A week after the bombings, Britain waits for the backlash. And nowhere is the sense of anticipation and dread greater than in the southern suburbs of Leeds, whose Asian community has been accused of producing Britain's first four home-grown suicide bombers, writes Joe Humphreys in Leeds.
"There is going to be trouble. It's just a matter of when," said Ashley Ullah, a neighbour of Shahzad Tanweer, one of the four suspected terrorists. "It's like the calm before the storm."
Standing a few doors away from Tanweer's family home - a red brick terrace house in Beeston - Ullah was, like many people in the community, still reeling from the news that such extremists were in their midst.

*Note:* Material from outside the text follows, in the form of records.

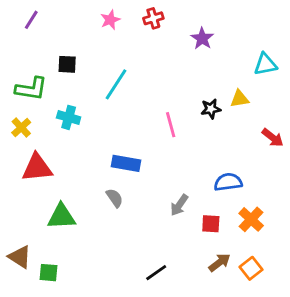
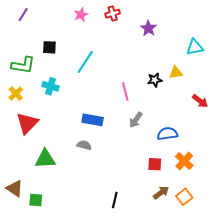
red triangle: (37, 168) -> (27, 123), turned -40
gray semicircle: (115, 198) -> (84, 145), turned -40
gray arrow: (179, 205) -> (136, 120), moved
black line: (156, 273) -> (115, 200), turned -42

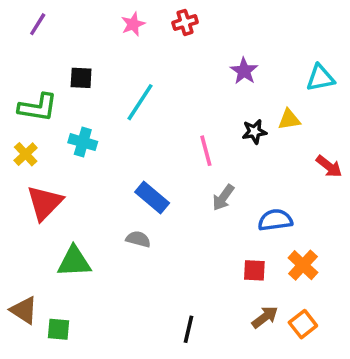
purple star: (148, 28) -> (244, 71), moved
blue rectangle: (93, 120) -> (152, 198), turned 30

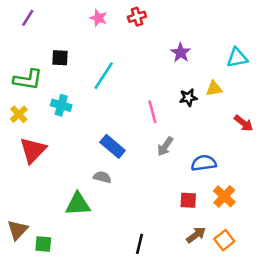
pink star: (133, 24) -> (98, 18), turned -30
green triangle: (74, 262) -> (78, 204), moved
brown triangle: (24, 310) -> (18, 230), turned 40

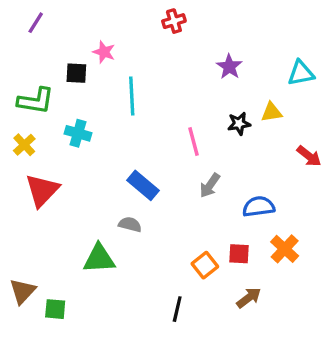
pink star: (98, 18) -> (104, 52), moved
cyan line: (104, 76) -> (132, 96), turned -36
orange square: (224, 240) -> (205, 265), moved

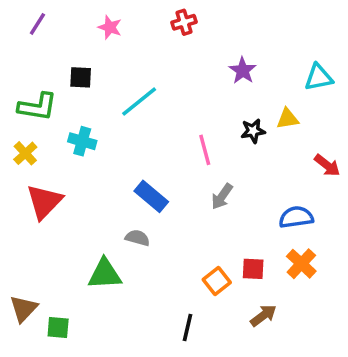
pink star: (104, 52) -> (110, 27), moved
cyan line: (132, 96) -> (139, 102), turned 54
blue semicircle: (259, 207) -> (296, 217), moved

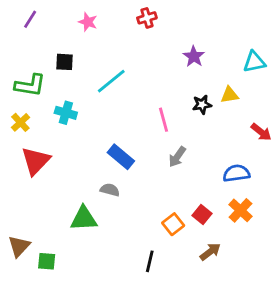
red square: (253, 269) -> (202, 215), turned 36

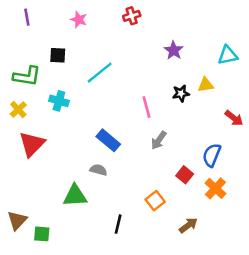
purple line: (30, 19) -> (27, 17), turned -42
blue semicircle: (236, 173) -> (212, 155), turned -60
red square: (202, 215) -> (185, 175), moved
black line: (150, 261) -> (118, 224), moved

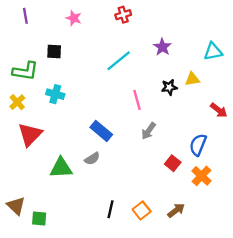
cyan line: (100, 73) -> (119, 61), moved
gray semicircle: (98, 170) -> (92, 159), turned 133
green triangle: (75, 196) -> (61, 168), moved
orange square: (155, 201) -> (142, 210), moved
brown triangle: (17, 220) -> (16, 206), turned -30

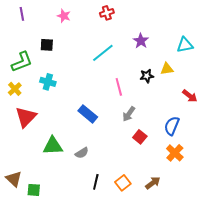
green L-shape: (25, 71) -> (22, 62), turned -30
gray semicircle: (92, 159) -> (82, 153), moved
red square: (173, 163) -> (140, 137), moved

"I knew them to say hello to. They were quite pleasant," Ullah said of Tanweer and Hasib Hussain, another suspected bomber who lived a few blocks away. "It's unbelievable. They were just ordinary people. But I think they must have got brainwashed somewhere along the line."
Youth worker Nadeem Siddique said one of his cousins met sports-loving Tanweer just a fortnight ago. "It's shocking to discover that someone who you played football with one week is caught up in something like this the next.
"There is an element of denial. I can't quite believe it is happening."
While he said there were some Muslim firebrands in the area, who were "radical to an extent, you would never suspect anyone of trying to recruit young people to commit something like this.
"In my own opinion you couldn't be in your right mind to do something like this, to blow yourself up."
Local politicians expressed some bewilderment at the discovery of terrorists on their doorstep. So too local religious leaders, who came together for a press conference in the city to appeal for calm.
"Now is the time for moderation, unity and sensitivity on all sides," said the Roman Catholic Bishop of Leeds, Dr Arthur Roche.
A statement by Hanif Malik, representing the Leeds Muslim Community, said: "We as British Muslims recognise that such outrages [ as those in London] have no place in Islam or British society." Leeds has seen occasional inter-race riots, notably in 2001, and some locals claimed there were frequent running battles between "Asians and whites" in certain areas. They described as their greatest fear yesterday, however, the possibility of "outsiders" coming in to stir up trouble.
But life goes on as normal, or as normal as it will ever be after what Britons are calling "7/7".
Neighbours of Tanweer yesterday evening sheepishly emerged from their homes to put their bins out, before quickly retreating inside, ahead of collection day today.
Ullah, a 42-year-old second generation Pakistani, said: "I am just wary. I thought there might be trouble last night. Perhaps it will be tonight."